*** Block opens ***
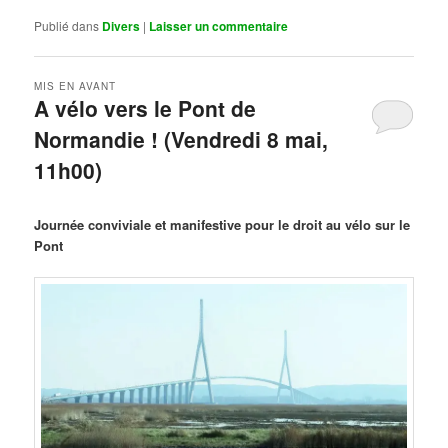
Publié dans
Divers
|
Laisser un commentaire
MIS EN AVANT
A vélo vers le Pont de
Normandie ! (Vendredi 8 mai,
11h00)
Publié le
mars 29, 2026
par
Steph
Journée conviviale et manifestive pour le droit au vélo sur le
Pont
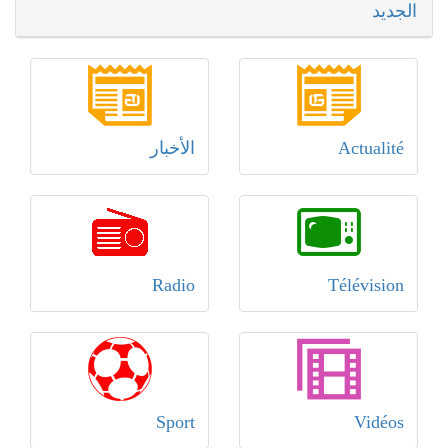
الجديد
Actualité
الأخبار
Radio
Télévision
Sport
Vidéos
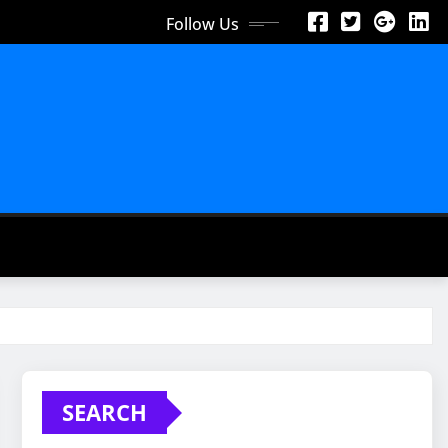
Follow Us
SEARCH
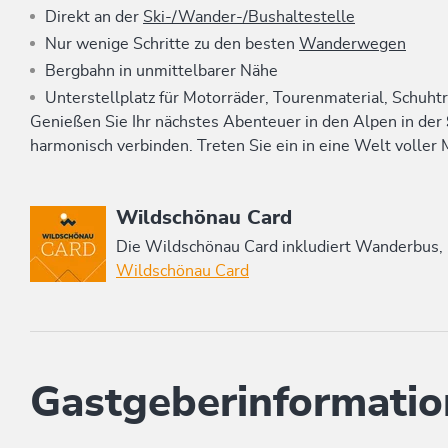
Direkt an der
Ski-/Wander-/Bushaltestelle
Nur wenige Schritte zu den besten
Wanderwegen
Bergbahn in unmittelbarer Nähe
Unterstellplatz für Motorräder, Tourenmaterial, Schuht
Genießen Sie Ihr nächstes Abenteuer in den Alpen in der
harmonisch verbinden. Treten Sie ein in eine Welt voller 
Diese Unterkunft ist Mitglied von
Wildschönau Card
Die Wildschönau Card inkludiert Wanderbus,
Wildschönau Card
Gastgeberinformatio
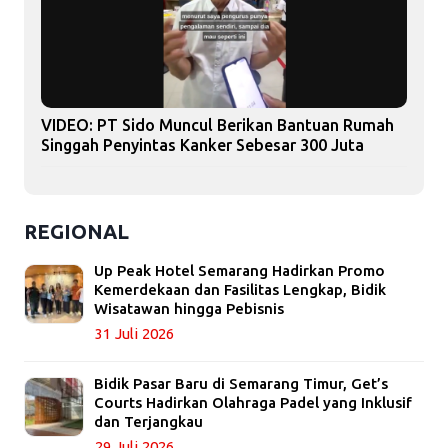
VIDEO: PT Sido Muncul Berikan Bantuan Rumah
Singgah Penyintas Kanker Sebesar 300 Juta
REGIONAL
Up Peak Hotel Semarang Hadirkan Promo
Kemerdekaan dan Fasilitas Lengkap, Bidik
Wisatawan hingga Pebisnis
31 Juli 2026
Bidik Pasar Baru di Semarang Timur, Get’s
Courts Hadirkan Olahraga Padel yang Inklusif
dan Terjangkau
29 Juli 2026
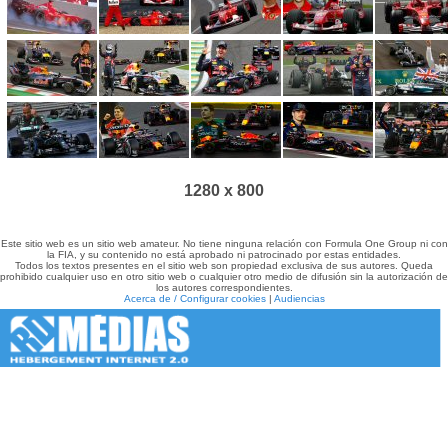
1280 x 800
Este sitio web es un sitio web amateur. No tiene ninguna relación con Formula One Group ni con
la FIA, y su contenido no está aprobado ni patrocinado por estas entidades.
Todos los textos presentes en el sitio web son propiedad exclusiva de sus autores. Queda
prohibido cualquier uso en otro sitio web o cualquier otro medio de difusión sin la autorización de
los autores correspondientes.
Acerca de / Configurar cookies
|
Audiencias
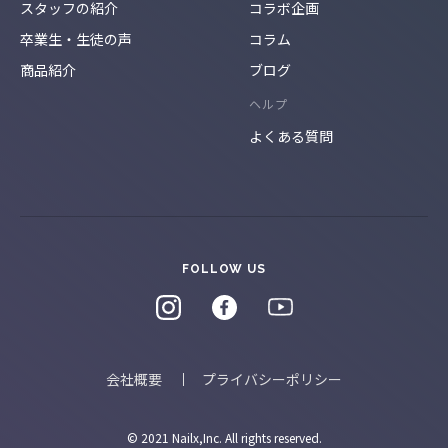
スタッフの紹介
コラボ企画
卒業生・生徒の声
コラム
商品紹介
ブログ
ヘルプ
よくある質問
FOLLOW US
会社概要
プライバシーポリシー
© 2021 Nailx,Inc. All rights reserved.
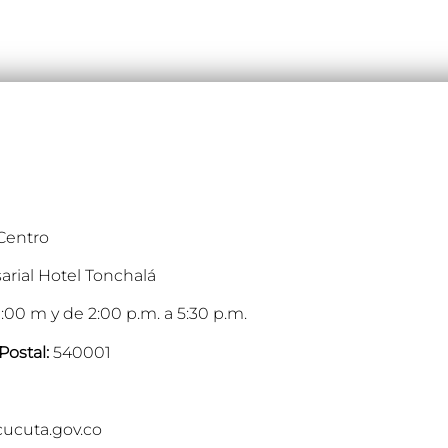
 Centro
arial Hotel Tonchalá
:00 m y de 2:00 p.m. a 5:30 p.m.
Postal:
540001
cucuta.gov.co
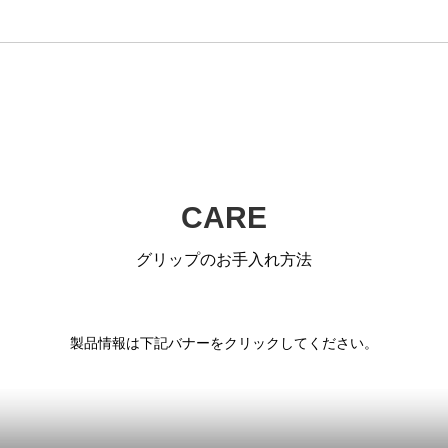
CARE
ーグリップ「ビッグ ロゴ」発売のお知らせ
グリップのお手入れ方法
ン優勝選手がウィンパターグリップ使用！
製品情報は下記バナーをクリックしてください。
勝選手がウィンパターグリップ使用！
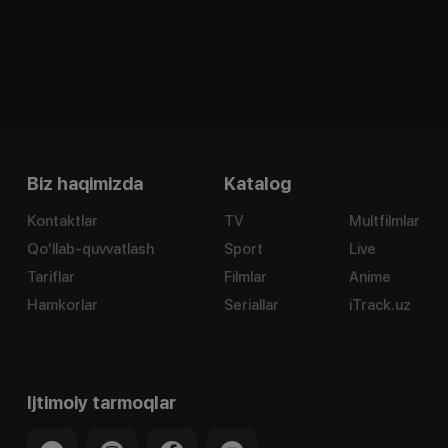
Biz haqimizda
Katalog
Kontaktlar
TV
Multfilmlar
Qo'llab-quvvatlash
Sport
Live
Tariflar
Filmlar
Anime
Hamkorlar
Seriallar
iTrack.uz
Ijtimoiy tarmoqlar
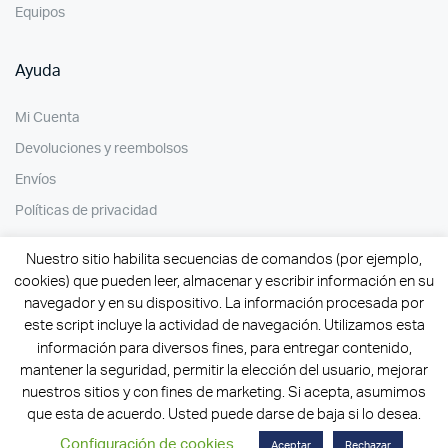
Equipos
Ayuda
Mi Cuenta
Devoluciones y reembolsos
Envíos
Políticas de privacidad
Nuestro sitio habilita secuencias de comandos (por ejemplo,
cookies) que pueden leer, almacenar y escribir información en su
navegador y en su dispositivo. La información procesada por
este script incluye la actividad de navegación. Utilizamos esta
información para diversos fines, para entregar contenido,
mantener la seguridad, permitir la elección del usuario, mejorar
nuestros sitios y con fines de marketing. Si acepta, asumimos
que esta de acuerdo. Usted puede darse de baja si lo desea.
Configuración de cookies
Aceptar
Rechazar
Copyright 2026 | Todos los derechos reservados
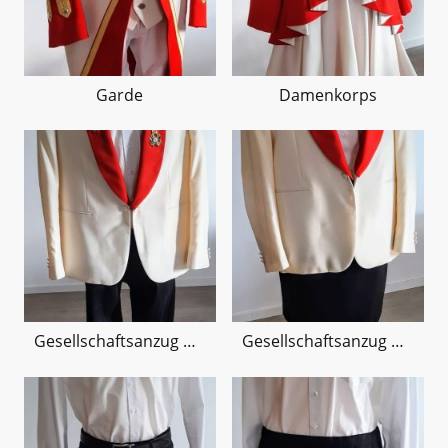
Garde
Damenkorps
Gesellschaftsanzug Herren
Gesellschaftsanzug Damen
*** Block closes ***
Try it: Leave nothing out but the pictures when transcribing the records.

Exercise solution:
Publié dans
Divers
|
Laisser un commentaire
MIS EN AVANT
A vélo vers le Pont de
Normandie ! (Vendredi 8 mai,
11h00)
Publié le
mars 29, 2026
par
Steph
Journée conviviale et manifestive pour le droit au vélo sur le
Pont
الجديد
Actualité
الأخبار
Radio
Télévision
Sport
Vidéos
Follow Us
SEARCH
Direkt an der
Ski-/Wander-/Bushaltestelle
Nur wenige Schritte zu den besten
Wanderwegen
Bergbahn in unmittelbarer Nähe
Unterstellplatz für Motorräder, Tourenmaterial, Schuht
Genießen Sie Ihr nächstes Abenteuer in den Alpen in der
harmonisch verbinden. Treten Sie ein in eine Welt voller 
Diese Unterkunft ist Mitglied von
Wildschönau Card
Die Wildschönau Card inkludiert Wanderbus,
Wildschönau Card
Gastgeberinformatio
VIDEO: PT Sido Muncul Berikan Bantuan Rumah
Singgah Penyintas Kanker Sebesar 300 Juta
REGIONAL
Up Peak Hotel Semarang Hadirkan Promo
Kemerdekaan dan Fasilitas Lengkap, Bidik
Wisatawan hingga Pebisnis
31 Juli 2026
Bidik Pasar Baru di Semarang Timur, Get’s
Courts Hadirkan Olahraga Padel yang Inklusif
dan Terjangkau
29 Juli 2026
1280 x 800
Este sitio web es un sitio web amateur. No tiene ninguna relación con Formula One Group ni con
la FIA, y su contenido no está aprobado ni patrocinado por estas entidades.
Todos los textos presentes en el sitio web son propiedad exclusiva de sus autores. Queda
prohibido cualquier uso en otro sitio web o cualquier otro medio de difusión sin la autorización de
los autores correspondientes.
Acerca de / Configurar cookies
|
Audiencias
スタッフの紹介
コラボ企画
卒業生・生徒の声
コラム
商品紹介
ブログ
ヘルプ
よくある質問
FOLLOW US
会社概要
プライバシーポリシー
© 2021 Nailx,Inc. All rights reserved.
 Centro
arial Hotel Tonchalá
:00 m y de 2:00 p.m. a 5:30 p.m.
Postal:
540001
cucuta.gov.co
CARE
ーグリップ「ビッグ ロゴ」発売のお知らせ
グリップのお手入れ方法
ン優勝選手がウィンパターグリップ使用！
製品情報は下記バナーをクリックしてください。
勝選手がウィンパターグリップ使用！
Biz haqimizda
Katalog
Kontaktlar
TV
Multfilmlar
Qo'llab-quvvatlash
Sport
Live
Tariflar
Filmlar
Anime
Hamkorlar
Seriallar
iTrack.uz
Ijtimoiy tarmoqlar
Equipos
Ayuda
Mi Cuenta
Devoluciones y reembolsos
Envíos
Políticas de privacidad
Nuestro sitio habilita secuencias de comandos (por ejemplo,
cookies) que pueden leer, almacenar y escribir información en su
navegador y en su dispositivo. La información procesada por
este script incluye la actividad de navegación. Utilizamos esta
información para diversos fines, para entregar contenido,
mantener la seguridad, permitir la elección del usuario, mejorar
nuestros sitios y con fines de marketing. Si acepta, asumimos
que esta de acuerdo. Usted puede darse de baja si lo desea.
Configuración de cookies
Aceptar
Rechazar
Copyright 2026 | Todos los derechos reservados
Garde
Damenkorps
Gesellschaftsanzug Herren
Gesellschaftsanzug Damen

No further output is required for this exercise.